Seven RCTs met the inclusion criteria (n=758 patients; 329 patients per group). Compared with control group, oxytocin and carbetocin resulted in a significantly lower intraoperative blood loss (MD=-281.08 ml, 95% CI [-400.63, -161.53], p<0.001), hospital stay (MD=-0.21 days, 95% CI [-0.31, -0.10], p<0.001), and need for blood transfusion (RR=0.32, 95% CI [0.22, 0.46], p<0.001). Subgroup analysis revealed that oxytocin, but not carbetocin, correlated with a reduced mean difference of postoperative hemoglobin (MD=0.60 g/dl, 95% CI [0.24 to 0.96], p=0.001), postoperative hematocrit (MD=2.29%, 95% CI [1.06, 3.52], p<0.001), and operation time (MD=-14.66 min, 95% CI [-21.04, -8.25], p<0.001) compared with control group.
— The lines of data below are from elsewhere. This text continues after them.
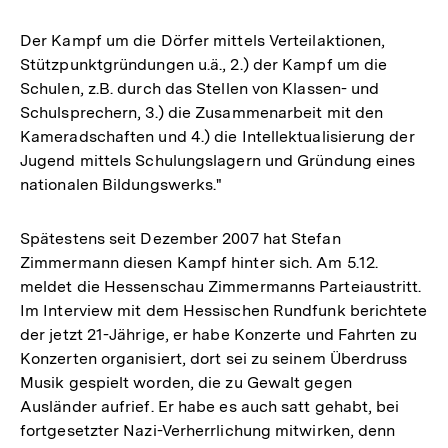
Der Kampf um die Dörfer mittels Verteilaktionen,
Stützpunktgründungen u.ä., 2.) der Kampf um die
Schulen, z.B. durch das Stellen von Klassen- und
Schulsprechern, 3.) die Zusammenarbeit mit den
Kameradschaften und 4.) die Intellektualisierung der
Jugend mittels Schulungslagern und Gründung eines
nationalen Bildungswerks."
Spätestens seit Dezember 2007 hat Stefan
Zimmermann diesen Kampf hinter sich. Am 5.12.
meldet die Hessenschau Zimmermanns Parteiaustritt.
Im Interview mit dem Hessischen Rundfunk berichtete
der jetzt 21-Jährige, er habe Konzerte und Fahrten zu
Konzerten organisiert, dort sei zu seinem Überdruss
Musik gespielt worden, die zu Gewalt gegen
Ausländer aufrief. Er habe es auch satt gehabt, bei
fortgesetzter Nazi-Verherrlichung mitwirken, denn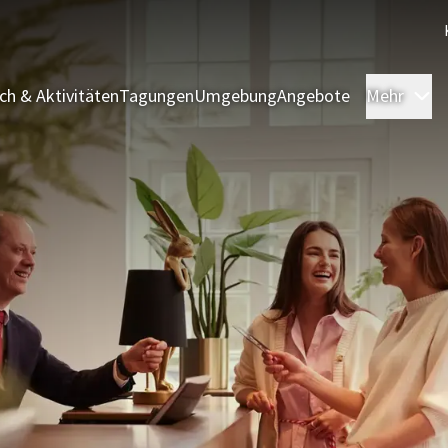
sch & Aktivitäten
Tagungen
Umgebung
Angebote
Mehr
Ü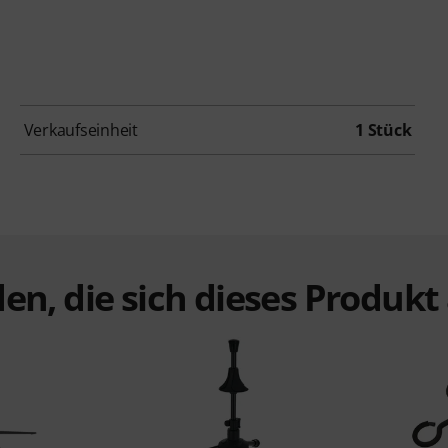
Verkaufseinheit
1 Stück
en, die sich dieses Produk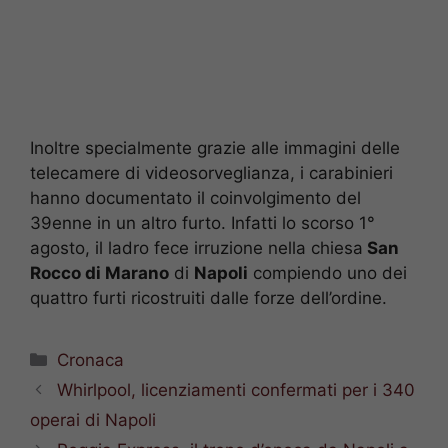
Inoltre specialmente grazie alle immagini delle
telecamere di videosorveglianza, i carabinieri
hanno documentato il coinvolgimento del
39enne in un altro furto. Infatti lo scorso 1°
agosto, il ladro fece irruzione nella chiesa
San
Rocco di Marano
di
Napoli
compiendo uno dei
quattro furti ricostruiti dalle forze dell’ordine.
Categorie
Cronaca
Whirlpool, licenziamenti confermati per i 340
operai di Napoli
Among women undergoing abdominal myomectomy, administration of oxytocin and carbetocin correlated with several beneficial clinical outcomes, such as reduced intraoperative blood loss, hospital stay, and blood transfusion requirement.
对缩宫剂(缩宫素和卡贝缩宫素)在减少子宫肌瘤剔除术中出血的疗效进行系统评价和荟萃分析。
检索PubMed、Scopus、Web of Science、Cochrane图书馆和谷歌学术数据库,检索时间从建库至2021年3月。仅纳入随机安慰剂对照试验(RCT)。对纳入的RCT进行偏倚风险评估。主要结局指标包括术中平均失血量(ml)、平均住院天数(天)、平均手术时间(分钟)、术后血红蛋白平均差值(g/dl)、术后血细胞比容平均差值(%)以及输血率(%)。采用随机效应模型将合并后的结局总结为风险比(RR)或平均差值(MD)及其95%置信区间(CI)。
7项RCT符合纳入标准(n = 758例患者;每组329例患者)。与对照组相比,缩宫素和卡贝缩宫素使术中失血量显著降低(MD = -281.08 ml, 95% CI [-400.63, -161.53], p < 0.001)、住院天数缩短(MD = -0.21天, 95% CI [-0.31, -0.10], p < 0.001)以及输血需求减少(RR = 0.32, 95% CI [0.22, 0.46], p < 0.001)。亚组分析显示,与对照组相比,缩宫素而非卡贝缩宫素与术后血红蛋白平均差值降低(MD = 0.60 g/dl, 95% CI [0.24至0.96], p = 0.001)、术后血细胞比容降低(MD = 2.29%, 95% CI [1.06, 3.52], p < 0.001)以及手术时间缩短(MD = -14.66分钟, 95% CI [-21.04, -8.25], p < 0.001)相关。
在接受子宫肌瘤剔除术的女性中,使用缩宫素和卡贝缩宫素与一些有益的临床结局相关,如减少术中失血量、缩短住院天数和降低输血需求。